Since the PCM cycles between solid and liquid phases, encapsulation or containment of the PCM is necessary. Inorganic PCMs are particularly difficult to contain since they have variable water content and are hydrophilic [27]. Organic PCMs, such as paraffins, are usually compatible with metal containers; nonetheless, they contain hydrocarbons, which makes sealing them with certain plastics difficult as the PCM can leak through the material structure. However, specific polymers such as HDPE, low-density polyethylene (LDPE), polypropylene (PP), polyethylene (PE), and others have supporting matrices that can be used to trap and shape stabilize the PCM [30,31]. The polymer used needs a higher melting point because, when shape stabilized and heated, the PCM remains contained within the polymer matrix. HDPE, in particular, has been found to be compatible with many different types of organic PCMs. In 1997, Inaba and Tu [32] were the first to shape stabilize PCM (pentacosane C25H52) in HDPE. PCM can be shape stabilized using the common methods of high-temperature mixing, polymer extrusion, or casting [33,34].

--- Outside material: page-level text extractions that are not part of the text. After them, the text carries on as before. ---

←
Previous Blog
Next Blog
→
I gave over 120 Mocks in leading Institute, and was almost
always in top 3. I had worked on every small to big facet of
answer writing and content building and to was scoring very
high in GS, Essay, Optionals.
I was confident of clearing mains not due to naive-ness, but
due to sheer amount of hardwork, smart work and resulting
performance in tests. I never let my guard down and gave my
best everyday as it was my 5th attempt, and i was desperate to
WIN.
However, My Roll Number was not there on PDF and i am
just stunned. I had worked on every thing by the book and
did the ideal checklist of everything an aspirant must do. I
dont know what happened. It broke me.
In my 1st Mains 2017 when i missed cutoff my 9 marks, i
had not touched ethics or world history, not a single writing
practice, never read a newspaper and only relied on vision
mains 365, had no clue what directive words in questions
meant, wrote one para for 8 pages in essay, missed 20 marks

The miscibility, thermal properties, and leakage issues of PCM combined with different polymers, such as HDPE, LDPE, and linear low-density polyethylene (LLDPE), were explored by Chen and Wolcott [35,36]. The combination of 70% PCM with 30% HDPE showed the least amount of leakage when compared to the alternative polymers. Blends with different polyethylenes [3742] and different paraffin waxes [4349] have had extensive investigations of their thermal and structural properties. Additionally, additives in HDPE and PCM composites have been researched as well [5062]. HDPE is used in the present study since it is compatible with many types of organic PCMs, based on prior literature illustrated above.

The influence of PCM content in HDPE, LDPE, and LLDPE on the thermal and tensile properties was studied by Molefi et al. [40], who used a melt-press process and determined that as PCM increased, the tensile strength and thermal stability decreased. Chalkia et al. [63], using casting to manufacture their shape-stabilized composites, explored the mechanical properties of organic PCMs combined with HDPE and PP under high temperatures over a 40-day period and found that the introduction of PCM decreased the mechanical properties significantly. The mechanical strength of the HDPE was decreased immediately after the incorporation of PCM but was remarkably restored after 28 days due to achieved uniformity from the molecular dispersion of PCM. A plasticization effect was observed by Mu et al. [49] after they developed a shape-stabilized paraffin and HDPE blend for PCMs, using a twin-screw extrusion and compression-molding process, with high and low melting points. Different modes of deformation (tension, flexural, compression) decreased as they increased PCM. Similarly, Krupa et al. [64] observed plasticization that led to a decrease in thermal and mechanical properties when microencapsulated paraffin wax was blended with HDPE and hot-pressed. These studies are supportive of the current research and the present paper expands on additional tests to see the impacts on hardness, effective latent heat of fusion, and thermal conductivity.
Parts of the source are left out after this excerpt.